In the case of keynotes, it’s a much bigger stage with more complex lighting, audio, and theatrical requirements. In addition, presenters tend to spend a lot of time adding personal touches and last-minute changes. So, you need to allot on-site rehearsal time for big keynotes, especially if there are demos involved.
Keynote speakers tend to change the flow of their presentations during rehearsal, so ensure that keynote producers have the final presentations, solid show notes, and a detailed flow before showtime. Feel free to do several run-throughs to ensure everyone is on the same page.

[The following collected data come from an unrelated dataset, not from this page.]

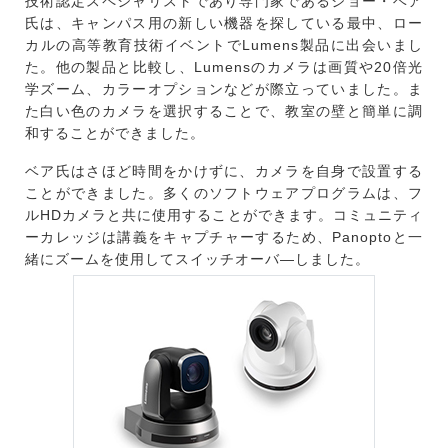
技術認定スペシャリストであり専門家であるジョー・ベア
氏は、キャンパス用の新しい機器を探している最中、ロー
カルの高等教育技術イベントでLumens製品に出会いまし
た。他の製品と比較し、Lumensのカメラは画質や20倍光
学ズーム、カラーオプションなどが際立っていました。ま
た白い色のカメラを選択することで、教室の壁と簡単に調
和することができました。
ベア氏はさほど時間をかけずに、カメラを自身で設置する
ことができました。多くのソフトウェアプログラムは、フ
ルHDカメラと共に使用することができます。コミュニティ
ーカレッジは講義をキャプチャーするため、Panoptoと一
緒にズームを使用してスイッチオーバ―しました。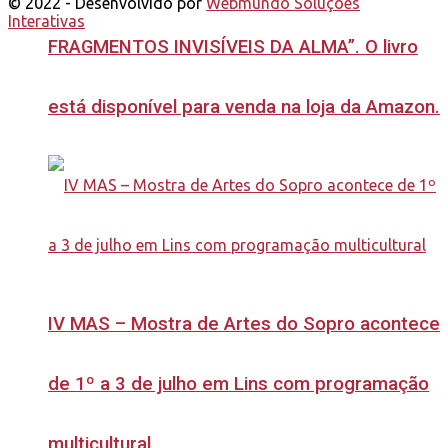
© 2022 - Desenvolvido por
Webmundo Soluções
Interativas
FRAGMENTOS INVISÍVEIS DA ALMA”. O livro
está disponível para venda na loja da Amazon.
IV MAS – Mostra de Artes do Sopro acontece
de 1º a 3 de julho em Lins com programação
multicultural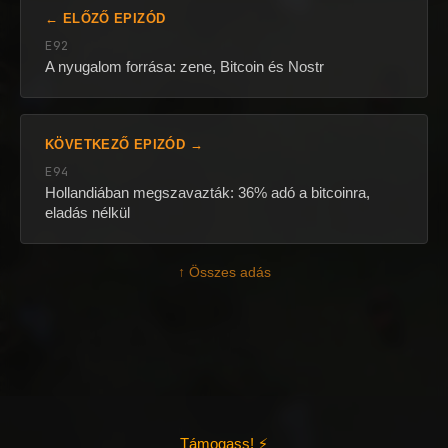
← ELŐZŐ EPIZÓD
E92
A nyugalom forrása: zene, Bitcoin és Nostr
KÖVETKEZŐ EPIZÓD →
E94
Hollandiában megszavazták: 36% adó a bitcoinra,
eladás nélkül
↑ Összes adás
Támogass! ⚡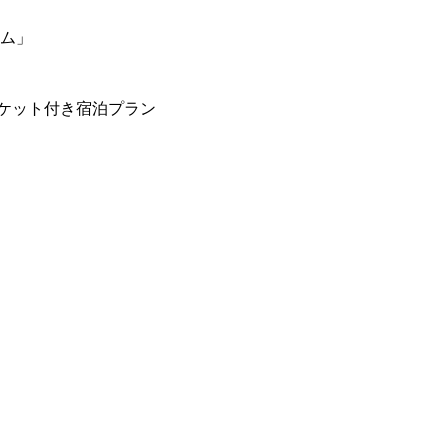
ーム」
ケット付き宿泊プラン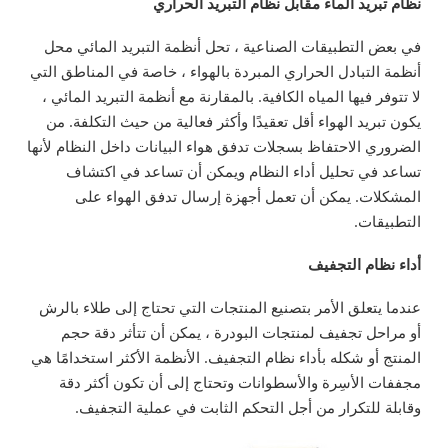
نظام تبريد الماء مقابل نظام التبريد الحراري
في بعض التطبيقات الصناعية ، تحل أنظمة التبريد المائي محل
أنظمة التبادل الحراري المبردة بالهواء ، خاصة في المناطق التي
لا تتوفر فيها المياه الكافية. بالمقارنة مع أنظمة التبريد المائي ،
يكون تبريد الهواء أقل تعقيدًا وأكثر فعالية من حيث التكلفة. من
الضروري الاحتفاظ بسجلات تدفق هواء البيانات داخل النظام لأنها
تساعد في تحليل أداء النظام ويمكن أن تساعد في اكتشاف
المشكلات. يمكن أن تعمل أجهزة إرسال تدفق الهواء على
التطبيقات.
أداء نظام التجفيف
عندما يتعلق الأمر بتصنيع المنتجات التي تحتاج إلى طلاء بالرش
أو مراحل تجفيف لمنتجات البودرة ، يمكن أن تتأثر دقة حجم
المنتج أو شكله بأداء نظام التجفيف. الأنظمة الأكثر استخدامًا هي
مجففات الأسِرة والأسطوانات وتحتاج إلى أن تكون أكثر دقة
وقابلة للتكرار من أجل التحكم الثابت في عملية التجفيف.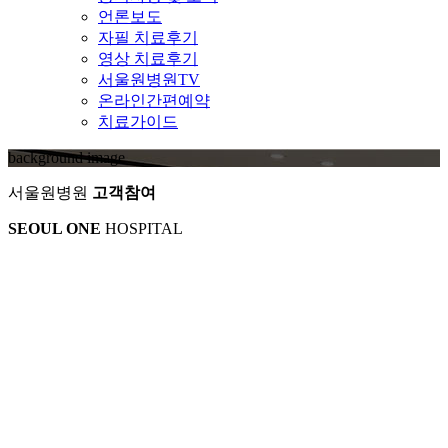
언론보도
자필 치료후기
영상 치료후기
서울원병원TV
온라인간편예약
치료가이드
background image
서울원병원
고객참여
SEOUL ONE
HOSPITAL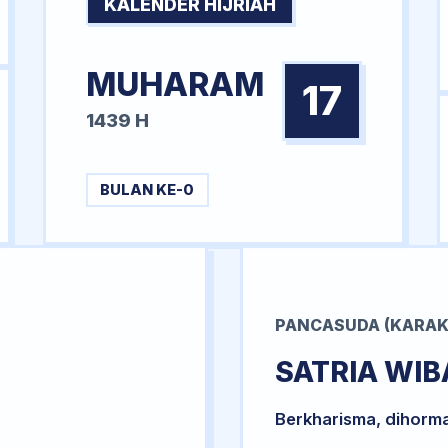
KALENDER HIJRIAH
MUHARAM
17
1439 H
BULAN KE-0
PANCASUDA (KARAK
SATRIA WI
Berkharisma, dihorm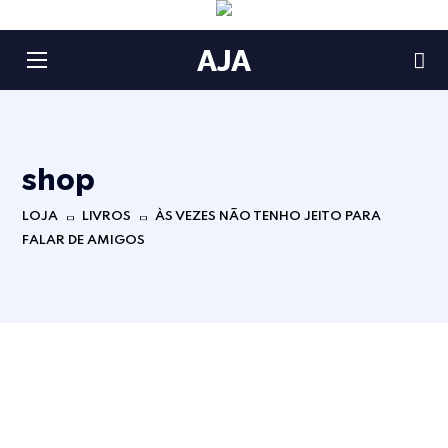
AJA
shop
LOJA
LIVROS
ÀS VEZES NÃO TENHO JEITO PARA
FALAR DE AMIGOS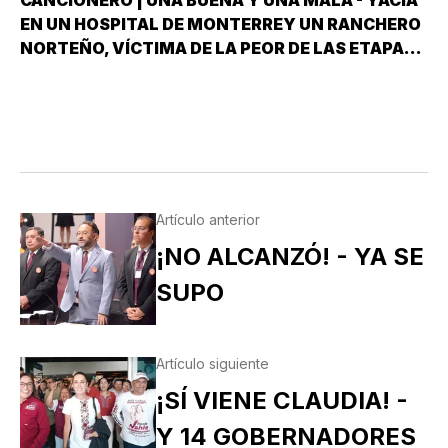
CANCIONERO | UNA BUENA Y UNA MALA - YACÍA
EN UN HOSPITAL DE MONTERREY UN RANCHERO
NORTEÑO, VÍCTIMA DE LA PEOR DE LAS ETAPAS
DE LA DIABETES *Y DÍJOLE EL GALENO:”LE
TENGO DOS NOTICIAS; UNA BUENA Y OTRA
MALA ¿CUÁL QUIERE QUE LE DIGA PRIMERO? NO,
POS…
Artículo anterior
¡NO ALCANZÓ! - YA SE
SUPO
Artículo siguiente
¡SÍ VIENE CLAUDIA! -
Y 14 GOBERNADORES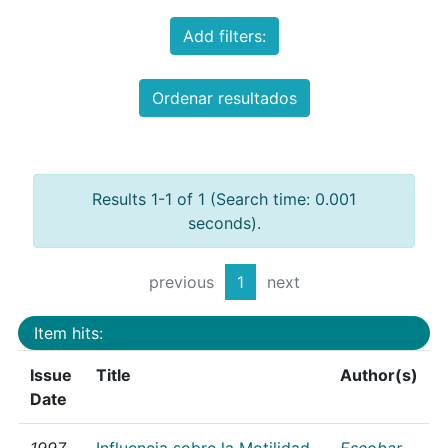
Add filters:
Ordenar resultados
Results 1-1 of 1 (Search time: 0.001
seconds).
previous
1
next
Item hits:
Issue
Title
Author(s)
Date
1997
Influencia sobre la Motilidad
Escobar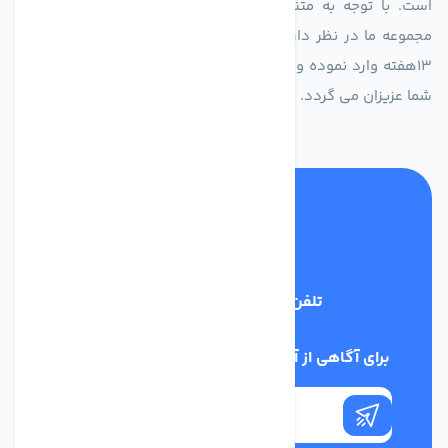
است. با توجه به متنوع بودن فن های تولیدی کمپانی اروپایی
مجموعه ما در نظر دارد کالاهای تخصصی شما عزیزان رو در صرف
13هفته وارد نموده و این عمر باعث صرفه جویی در هزینه و زمان
شما عزیزان می گردد.
تلفن پشتیبانی
02186029303
برای آگاهی از آخرین اخبار در خبرنامه ما عضو شوید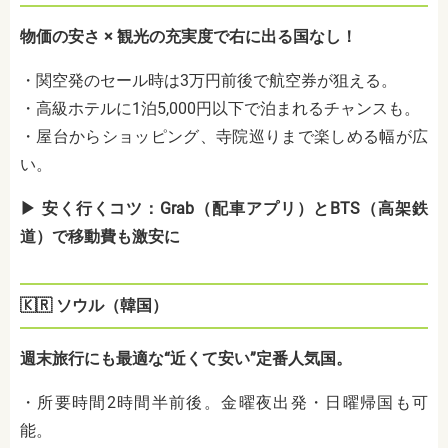
物価の安さ × 観光の充実度で右に出る国なし！
・関空発のセール時は3万円前後で航空券が狙える。
・高級ホテルに1泊5,000円以下で泊まれるチャンスも。
・屋台からショッピング、寺院巡りまで楽しめる幅が広
い。
▶ 安く行くコツ：Grab（配車アプリ）とBTS（高架鉄
道）で移動費も激安に
🇰🇷 ソウル（韓国）
週末旅行にも最適な“近くて安い”定番人気国。
・所要時間2時間半前後。金曜夜出発・日曜帰国も可
能。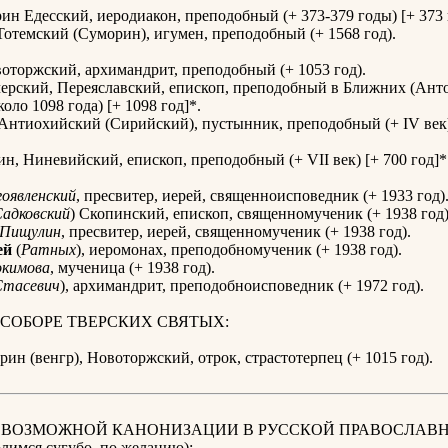
н Едесский, иеродиакон, преподобный (+ 373-379 годы) [+ 373 
отемский (Суморин), игумен, преподобный (+ 1568 год).
оторжский, архимандрит, преподобный (+ 1053 год).
ерский, Переяславский, епископ, преподобный в Ближних (Ант
оло 1098 года) [+ 1098 год]*.
Антиохийский (Сирийский), пустынник, преподобный (+ IV век)
н, Ниневийский, епископ, преподобный (+ VII век) [+ 700 год]*
гоявленский
, пресвитер, иерей, священноисповедник (+ 1933 год)
адковский
) Скопинский, епископ, священномученик (+ 1938 год)
Пищулин
, пресвитер, иерей, священномученик (+ 1938 год).
ей
(
Ратных
), иеромонах, преподобномученик (+ 1938 год).
окимова
, мученица (+ 1938 год).
Стасевич
), архимандрит, преподобноисповедник (+ 1972 год).
 СОБОРЕ ТВЕРСКИХ СВЯТЫХ:
рин (венгр), Новоторжский, отрок, страстотерпец (+ 1015 год).
К ВОЗМОЖНОЙ КАНОНИЗАЦИИ В РУССКОЙ ПРАВОСЛАВ
имся сугубо, по желанию):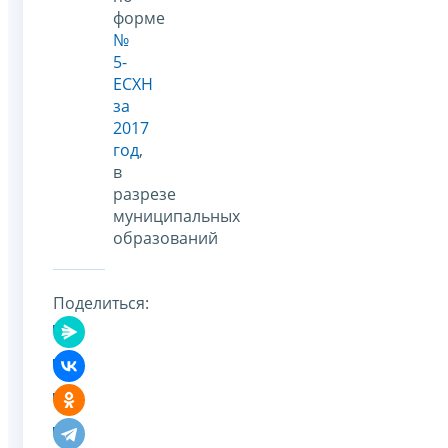
форме
№
5-
ЕСХН
за
2017
год
,
в
разрезе
муниципальных
образований
Поделиться: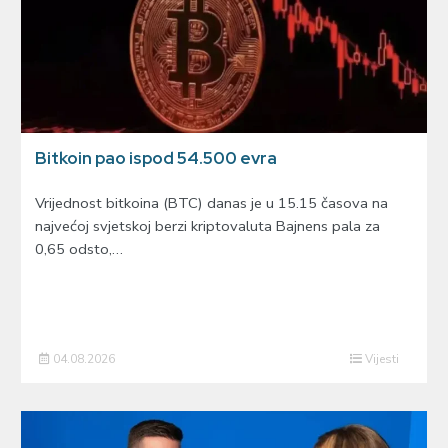
Bitkoin pao ispod 54.500 evra
Vrijednost bitkoina (BTC) danas je u 15.15 časova na
najvećoj svjetskoj berzi kriptovaluta Bajnens pala za
0,65 odsto,…
04.08.2026
Vijesti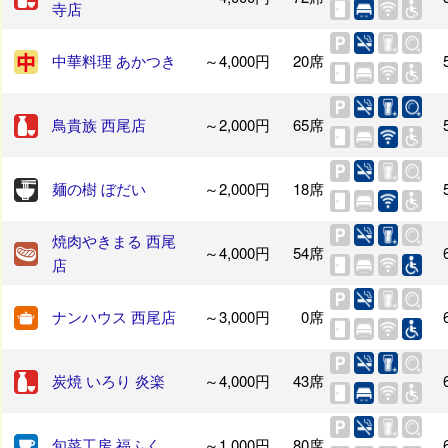
寺店
中華料理 あかつき
～4,000円
20席
鳥貴族 西尾店
～2,000円
65席
麺の樹 ぼだい
～2,000円
18席
焼肉やきまる 西尾
～4,000円
54席
店
ナンハウス 西尾店
～3,000円
0席
炭焼 いろり 炎楽
～4,000円
43席
旬菜工房 福ふく
～1,000円
80席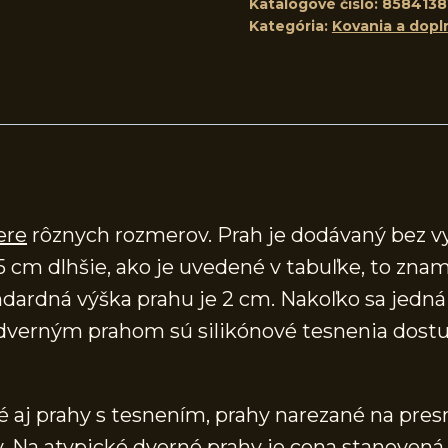
Katalógové číslo:
8584138
Kategória:
Kovania a dopl
ere
rôznych rozmerov. Prah je dodávaný bez v
5 cm dlhšie, ako je uvedené v tabuľke, to znam
ardná výška prahu je 2 cm. Nakoľko sa jedná o
verným prahom sú silikónové tesnenia dostup
aj prahy s tesnením, prahy narezané na presn
 Na atypické dverné prahy je cena stanovená 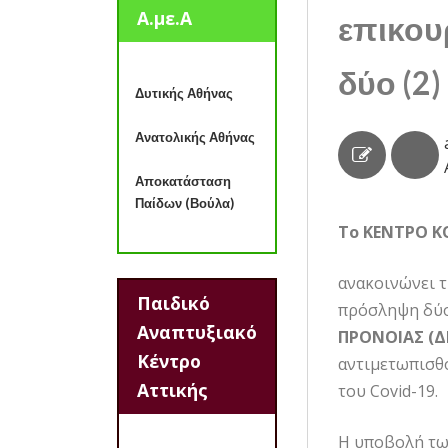
Α.με.Α
επικου
δύο (2
Δυτικής Αθήνας
Ανατολικής Αθήνας
Αποκατάσταση
Παίδων (Βούλα)
Το ΚΕΝΤΡΟ Κ
ανακοινώνει 
Παιδικό
πρόσληψη δύο
Αναπτυξιακό
ΠΡΟΝΟΙΑΣ (
Κέντρο
αντιμετωπισθο
Αττικής
του Covid-19.
Η υποβολή των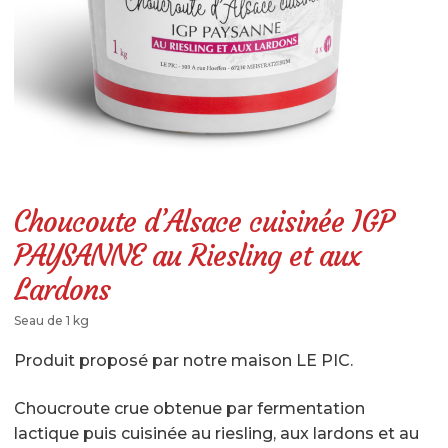
LÉGUMES GASTRONOMIQUES CUISINÉS
LÉGUMES BRUTS
SPÉCIALITÉS SALÉES
SPÉCIALITÉS SUCRÉES
BOISSONS
Choucoute d’Alsace cuisinée IGP
LIBRAIRIE
PAYSANNE au Riesling et aux
AUTRES SOUVENIRS D’ALSACE
Lardons
PANIERS GARNIS
Seau de 1 kg
RÉSERVEZ UNE VISITE
Produit proposé par notre maison LE PIC.
Réservation en ligne & description
Choucroute crue obtenue par fermentation
lactique puis cuisinée au riesling, aux lardons et au
Où trouver La Maison de La Choucroute – LE PIC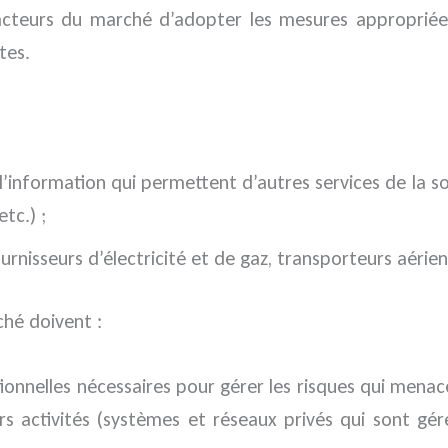
cteurs du marché d’adopter les mesures appropriées 
tes.
e l’information qui permettent d’autres services de la 
tc.) ;
urnisseurs d’électricité et de gaz, transporteurs aérien
ché doivent :
onnelles nécessaires pour gérer les risques qui menacen
urs activités (systèmes et réseaux privés qui sont gé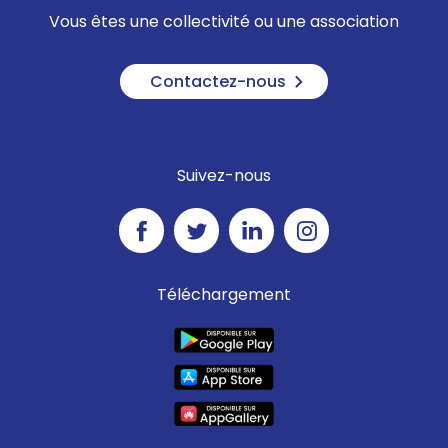
Vous êtes une collectivité ou une association
Contactez-nous
Suivez-nous
Téléchargement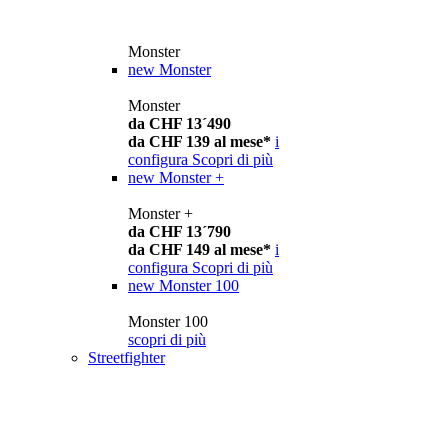
Monster
new
Monster
Monster
da CHF 13´490
da CHF 139 al mese*
i
configura
Scopri di più
new
Monster +
Monster +
da CHF 13´790
da CHF 149 al mese*
i
configura
Scopri di più
new
Monster 100
Monster 100
scopri di più
Streetfighter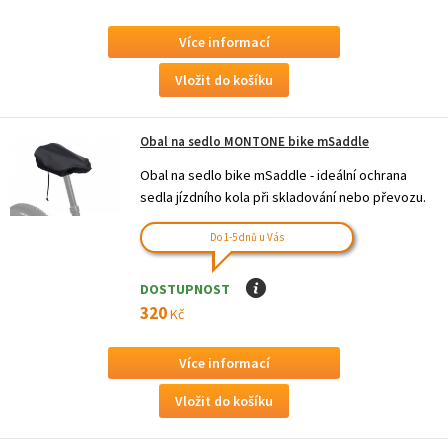
Více informací
Obal na sedlo MONTONE bike mSaddle
Obal na sedlo bike mSaddle - ideální ochrana
sedla jízdního kola při skladování nebo převozu.
Do 1-5 dnů u Vás
DOSTUPNOST
I
320
Kč
Více informací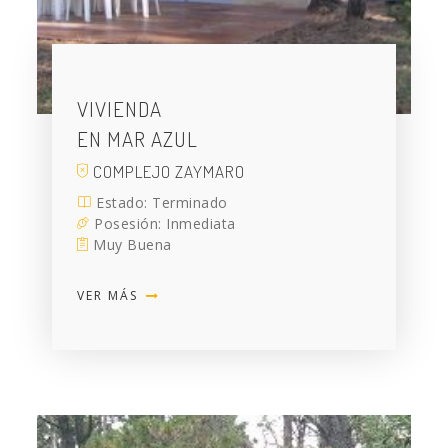
VIVIENDA
EN MAR AZUL
COMPLEJO ZAYMARO
Estado: Terminado
Posesión: Inmediata
Muy Buena
VER MÁS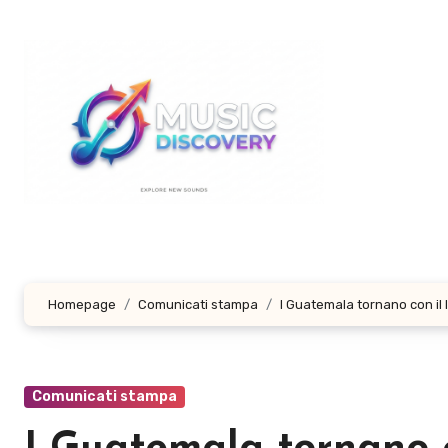
Salta
al
contenuto
Homepage
Comunicati stampa
I Guatemala tornano con il l
Comunicati stampa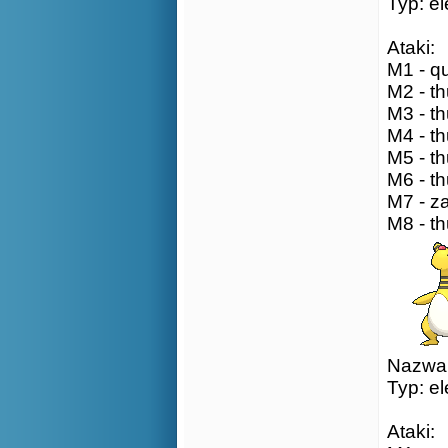
Typ: el
Ataki:
M1 - qu
M2 - th
M3 - th
M4 - th
M5 - th
M6 - th
M7 - za
M8 - th
Nazwa:
Typ: el
Ataki: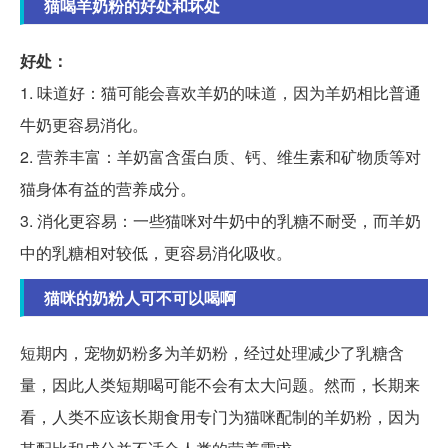
猫喝羊奶粉的好处和坏处
好处：
1. 味道好：猫可能会喜欢羊奶的味道，因为羊奶相比普通
牛奶更容易消化。
2. 营养丰富：羊奶富含蛋白质、钙、维生素和矿物质等对
猫身体有益的营养成分。
3. 消化更容易：一些猫咪对牛奶中的乳糖不耐受，而羊奶
中的乳糖相对较低，更容易消化吸收。
猫咪的奶粉人可不可以喝啊
短期内，宠物奶粉多为羊奶粉，经过处理减少了乳糖含
量，因此人类短期喝可能不会有太大问题。然而，长期来
看，人类不应该长期食用专门为猫咪配制的羊奶粉，因为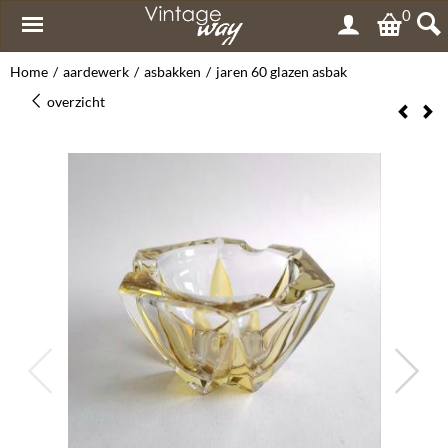
0
Home
/
aardewerk
/
asbakken
/
jaren 60 glazen asbak
overzicht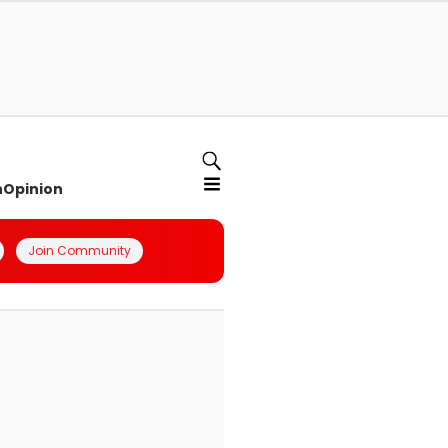
n
Opinion
Join Community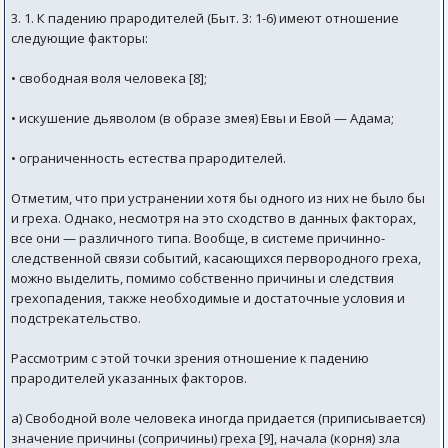
3. 1. К падению прародителей (Быт. 3: 1-6) имеют отношение
следующие факторы:
• свободная воля человека [8];
• искушение дьяволом (в образе змея) Евы и Евой — Адама;
• ограниченность естества прародителей.
Отметим, что при устранении хотя бы одного из них не было бы
и греха. Однако, несмотря на это сходство в данных факторах,
все они — различного типа. Вообще, в системе причинно-
следственной связи событий, касающихся первородного греха,
можно выделить, помимо собственно причины и следствия
грехопадения, также необходимые и достаточные условия и
подстрекательство.
Рассмотрим с этой точки зрения отношение к падению
прародителей указанных факторов.
а) Свободной воле человека иногда придается (приписывается)
значение причины (сопричины) греха [9], начала (корня) зла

Event managers need to have the mindset that almost everything can be sponsored or sold and work closely with the sales team to maximize revenue if revenue is important.
Many event organizers will put exhibitors and sponsors as the number one priority because that’s the money-making part of the event!
A solid list of exhibitors and sponsors can also be a nice draw for your event, in addition to sessions and keynotes.
Having a great sales team is essential to selling exhibitor and sponsor deals. Event managers will work with the sales team to create a solid sponsor package.
Most sales managers spend a lot of time figuring out different sponsorship packages and their benefits.
Many sponsor package elements are closely tied to all the event elements, such as showcasing vendors’ names on-site or via your mobile app, including vendor speaking sessions as part of the tracks, offering keynote opportunities, event networking activity sponsorship, etc.
Although there are standard packages, many sales teams would ask event managers to accommodate customized requests from exhibitors and sponsors.
These requests likely impact the agenda, session planning, space layout, and more. As an event manager, you need to be able to connect the different dots to coordinate the changes and requests from exhibitors and sponsors.
In many events hosted by tech companies, it’s not about making money; it’s about making a show with a fantastic attendee experience, solid content, and killer keynotes.
Exhibitors and sponsors can bring another layer of experiences to the event.
With the pandemic, in-person events have gotten even more complicated. Many events have morphed into hybrid scenarios with in-person and select online tracks for attendees who don’t want to travel. In addition, the pandemic adds extra burdens on event organizers to take measures to keep the event safe.
When you plan events, it’s essential to identify key elements and how you want everything to look. Then, create your plan based on that.
There are always glitches and hiccups when the event goes live. Stay alert and address issues when they come. Try to stay calm and enjoy your hard work. Have fun on-site!